DATA UNDER STUDY section start

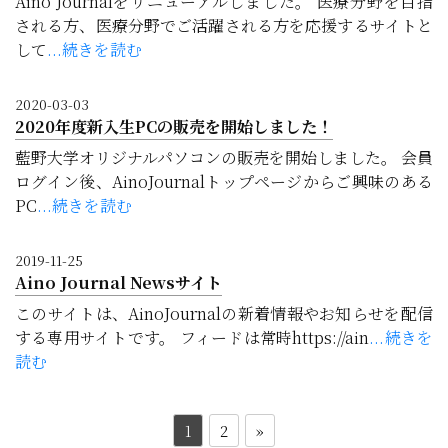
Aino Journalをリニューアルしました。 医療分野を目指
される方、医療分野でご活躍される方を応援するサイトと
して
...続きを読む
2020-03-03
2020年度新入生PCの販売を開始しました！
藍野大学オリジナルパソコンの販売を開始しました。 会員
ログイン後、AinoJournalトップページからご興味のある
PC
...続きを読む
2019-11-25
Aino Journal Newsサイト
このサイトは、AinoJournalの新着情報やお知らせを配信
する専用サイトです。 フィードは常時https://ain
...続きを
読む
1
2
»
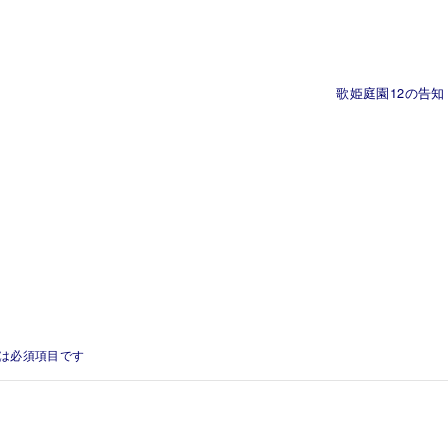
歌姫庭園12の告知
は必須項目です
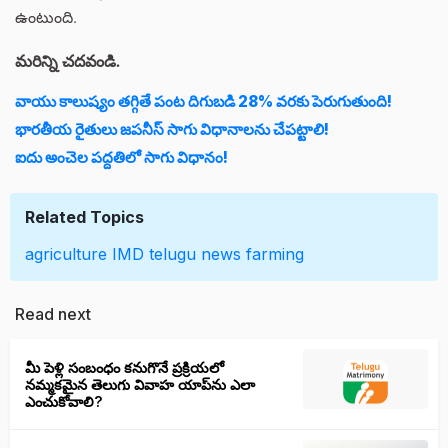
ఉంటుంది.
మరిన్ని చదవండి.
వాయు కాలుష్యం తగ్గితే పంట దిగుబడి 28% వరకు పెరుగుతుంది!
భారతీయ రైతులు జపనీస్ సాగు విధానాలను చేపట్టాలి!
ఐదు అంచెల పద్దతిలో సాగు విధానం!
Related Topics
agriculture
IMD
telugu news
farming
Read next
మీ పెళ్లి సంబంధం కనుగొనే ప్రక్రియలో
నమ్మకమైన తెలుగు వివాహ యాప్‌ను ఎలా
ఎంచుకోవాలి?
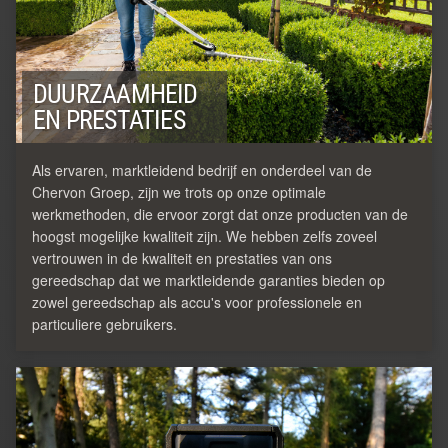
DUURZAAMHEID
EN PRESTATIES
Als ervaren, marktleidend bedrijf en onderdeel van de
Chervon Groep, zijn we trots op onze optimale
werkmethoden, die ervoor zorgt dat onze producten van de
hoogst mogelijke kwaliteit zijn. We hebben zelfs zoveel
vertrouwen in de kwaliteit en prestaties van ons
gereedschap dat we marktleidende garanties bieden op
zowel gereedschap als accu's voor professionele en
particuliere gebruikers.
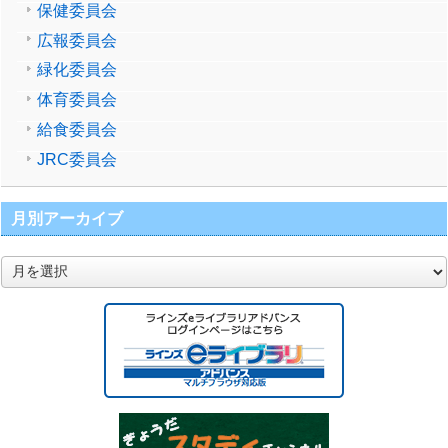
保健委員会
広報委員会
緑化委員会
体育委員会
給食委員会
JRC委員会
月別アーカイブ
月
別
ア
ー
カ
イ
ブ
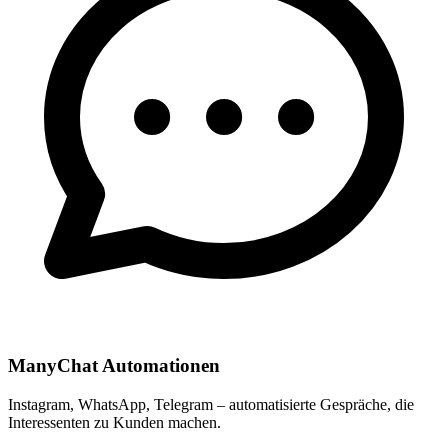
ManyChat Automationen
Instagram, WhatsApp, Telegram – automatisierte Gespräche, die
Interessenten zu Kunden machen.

DATA UNDER STUDY section end

(EXERCISE GOAL) Both boundary lines included, write out word for word only the lines above from the one containing "నమ్మకమైన తెలుగు వివాహ యాప్‌ను ఎలా" to the one containing "vertrouwen in de", leaving out any pictures.

(TASK OUTPUT)
నమ్మకమైన తెలుగు వివాహ యాప్‌ను ఎలా
ఎంచుకోవాలి?
DUURZAAMHEID
EN PRESTATIES
Als ervaren, marktleidend bedrijf en onderdeel van de
Chervon Groep, zijn we trots op onze optimale
werkmethoden, die ervoor zorgt dat onze producten van de
hoogst mogelijke kwaliteit zijn. We hebben zelfs zoveel
vertrouwen in de kwaliteit en prestaties van ons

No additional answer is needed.